Kevin Wilson’s abrupt resignation after another season that seemed to reflect progress for Indiana in the rugged East Division certainly came as a surprise, and Allen’s promotion wasn’t expected despite his impressive work rebuilding a leaky defense. But that was four months ago, with a bowl game and winter conditioning in between. Allen now gears up for a stretch of practices that will leave no doubt that Indiana is embarking on a new era.
Can he keep the momentum rolling? His opportunity has arrived.
Spring schedule: The Hoosiers open their first spring practice under Allen this weekend, and they will wrap up with a primetime Cream and Crimson game on April 13 at 7 p.m. Indiana is expected to have Jon Gruden on hand as part of the festivities as camp wraps up under the lights.
What’s new: The new guy in charge is familiar to the Hoosiers, but he’s in a new role after serving as Wilson’s defensive coordinator last season. And while that’s obviously the most notable change, the staff as a whole has undergone a fairly significant overhaul as part of the transition from the previous era. The Hoosiers will have a completely new group leading the offense, with former Tennessee offensive coordinator Mike DeBord now in charge and bringing in a few of his old proteges from his time at Michigan. He will attempt to put his stamp on what has been a high-scoring attack over the past few seasons. After Allen helped bring noticeable improvement on the other side of the ball last season, the offense will be squarely under the microscope during spring camp.
Three things we want to see:
1. Another step forward defensively: The defense was better across the board a year ago, as Allen providing a long-awaited boost. There’s still a talent discrepancy between Indiana and the powerhouses on its half of the conference, but at least defensively, it doesn’t appear to be quite as wide as it used to be. Allen appears to have brought a system that works with him to Bloomington. With a handful of veterans and one of the nation’s best undervalued defenders in Tegray Scales returning, the Hoosiers should be in position to build and grow yet again.
2. How the offense develops: DeBord didn’t always receive the most glowing praise for his work at Tennessee, and with Wilson building one of the best offenses in the Big Ten over the past few seasons, the bar is going to be high for him as he gets rolling. But he did engineer an attack that averaged more than 36 points per game, and if DeBord can manage that with the Hoosiers as the defense continues to improve, there shouldn’t be any reason to complain. Doing that with a completely new coaching staff, new playbook and terminology isn’t going to be easy, but that’s what makes spring practice so crucial for a team trying to make up ground in the East.
3. Fewer turnovers from Richard Lagow: There’s not much doubt that Lagow can be a productive passer for the Hoosiers after finishing second in the league in yards per game and throwing for more than 3,300 yards during his first campaign as a starter.

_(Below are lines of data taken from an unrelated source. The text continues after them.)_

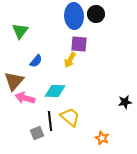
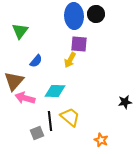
orange star: moved 1 px left, 2 px down
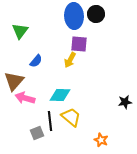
cyan diamond: moved 5 px right, 4 px down
yellow trapezoid: moved 1 px right
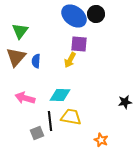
blue ellipse: rotated 50 degrees counterclockwise
blue semicircle: rotated 144 degrees clockwise
brown triangle: moved 2 px right, 24 px up
yellow trapezoid: rotated 30 degrees counterclockwise
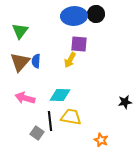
blue ellipse: rotated 40 degrees counterclockwise
brown triangle: moved 4 px right, 5 px down
gray square: rotated 32 degrees counterclockwise
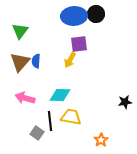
purple square: rotated 12 degrees counterclockwise
orange star: rotated 16 degrees clockwise
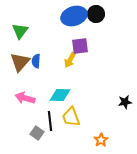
blue ellipse: rotated 15 degrees counterclockwise
purple square: moved 1 px right, 2 px down
yellow trapezoid: rotated 120 degrees counterclockwise
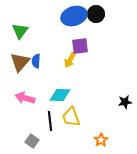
gray square: moved 5 px left, 8 px down
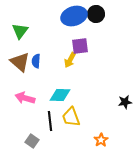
brown triangle: rotated 30 degrees counterclockwise
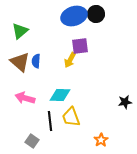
green triangle: rotated 12 degrees clockwise
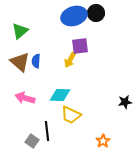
black circle: moved 1 px up
yellow trapezoid: moved 2 px up; rotated 45 degrees counterclockwise
black line: moved 3 px left, 10 px down
orange star: moved 2 px right, 1 px down
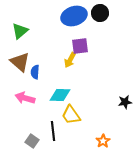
black circle: moved 4 px right
blue semicircle: moved 1 px left, 11 px down
yellow trapezoid: rotated 30 degrees clockwise
black line: moved 6 px right
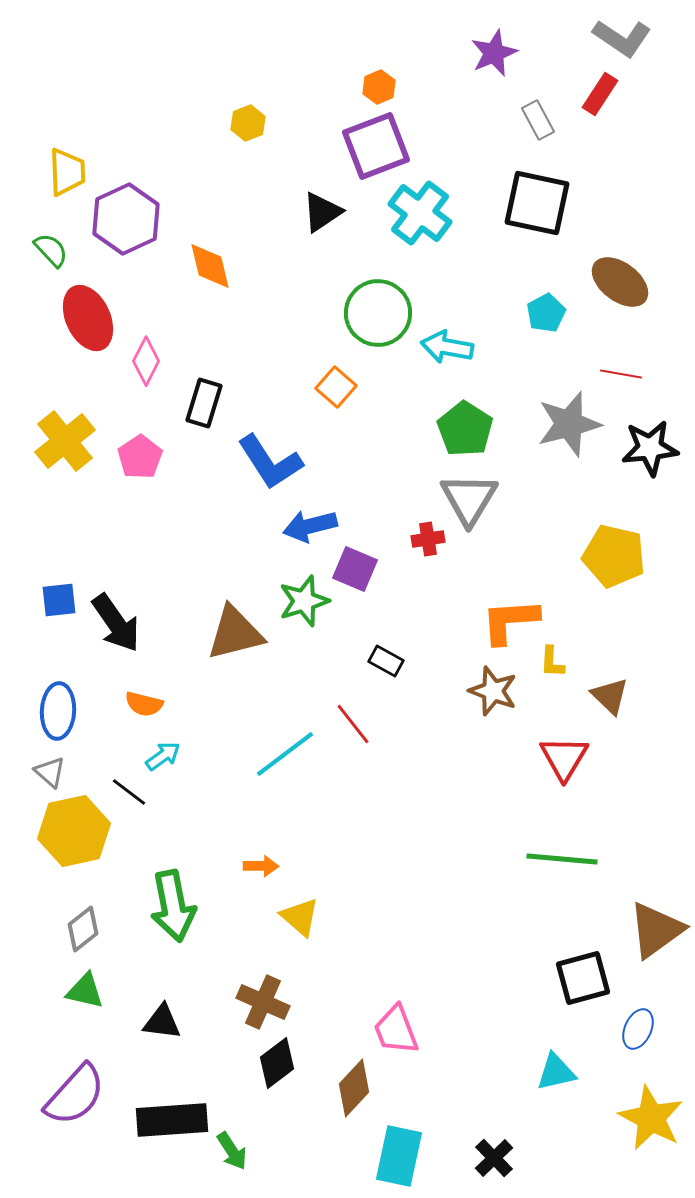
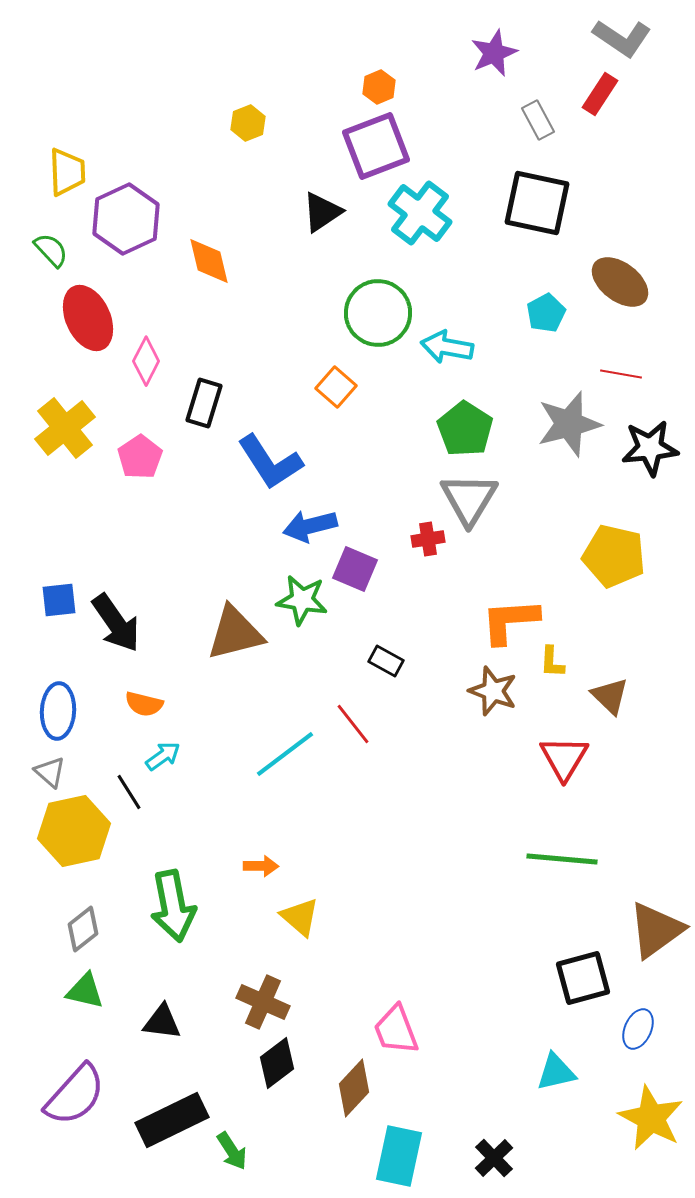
orange diamond at (210, 266): moved 1 px left, 5 px up
yellow cross at (65, 441): moved 13 px up
green star at (304, 601): moved 2 px left, 1 px up; rotated 27 degrees clockwise
black line at (129, 792): rotated 21 degrees clockwise
black rectangle at (172, 1120): rotated 22 degrees counterclockwise
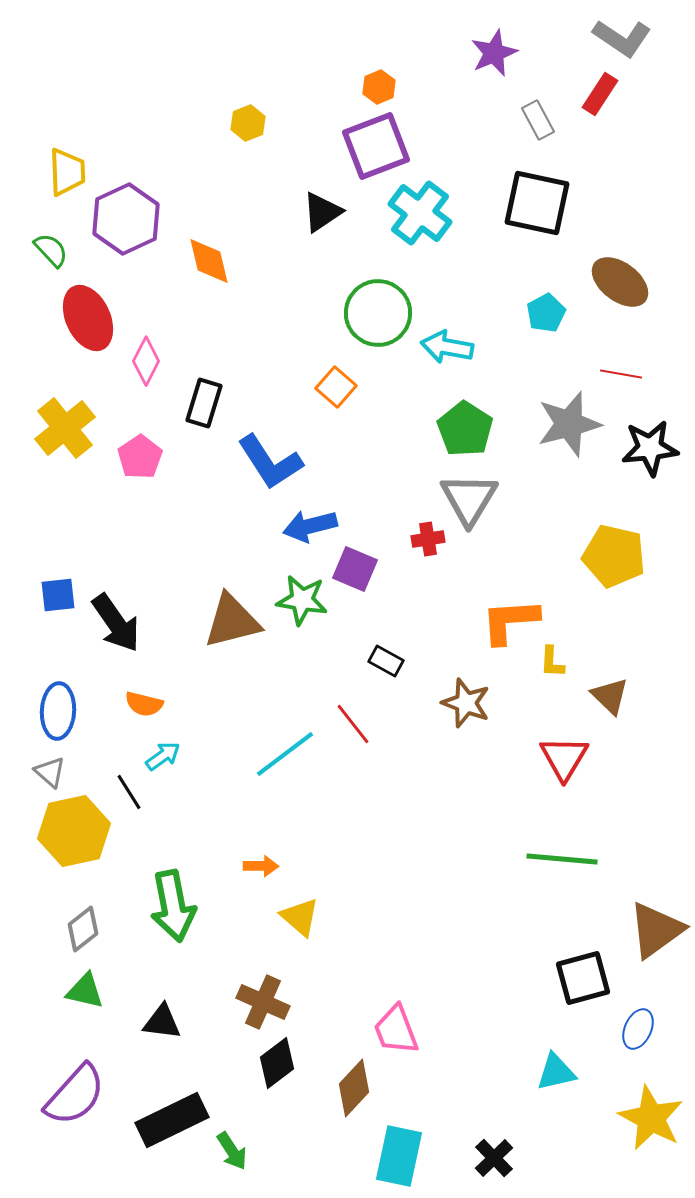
blue square at (59, 600): moved 1 px left, 5 px up
brown triangle at (235, 633): moved 3 px left, 12 px up
brown star at (493, 691): moved 27 px left, 12 px down
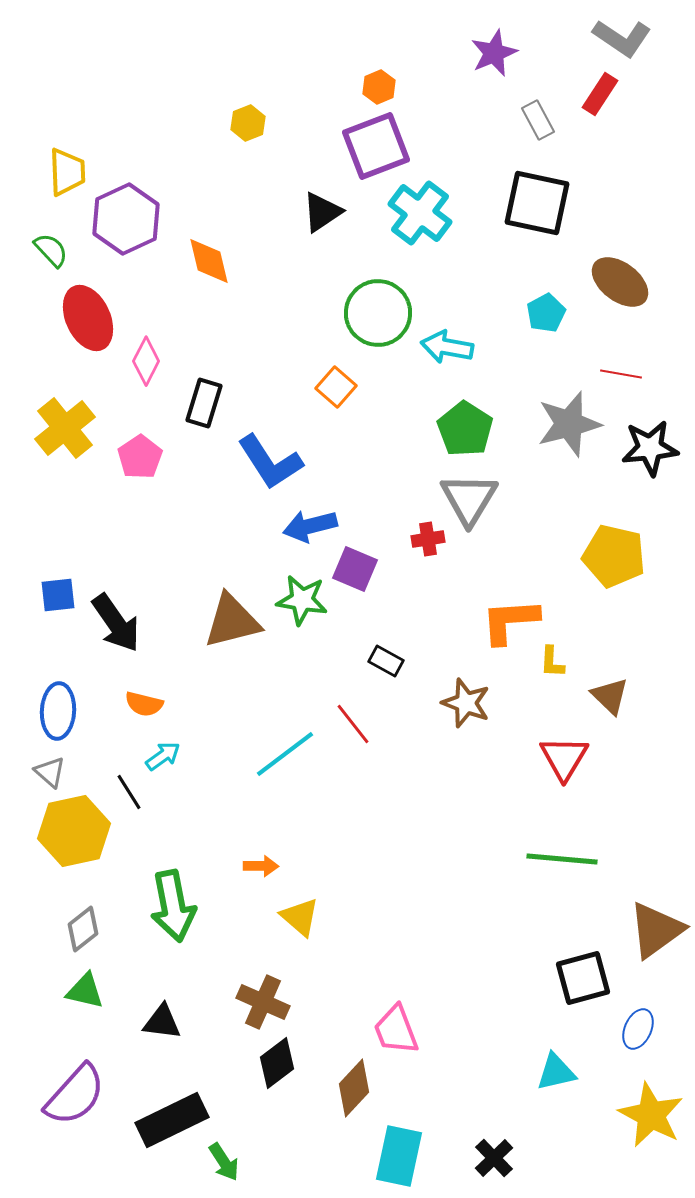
yellow star at (651, 1118): moved 3 px up
green arrow at (232, 1151): moved 8 px left, 11 px down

But Lagow simply has to be more careful with the football after tossing 17 interceptions, which he can address in a number of ways during these key spring workouts. Familiarity with the playbook, improved decision-making and an uptick in accuracy after completing less than 58 percent of his attempts last season could all go a long way for Lagow and help the Hoosiers remain a threat offensively in the new era.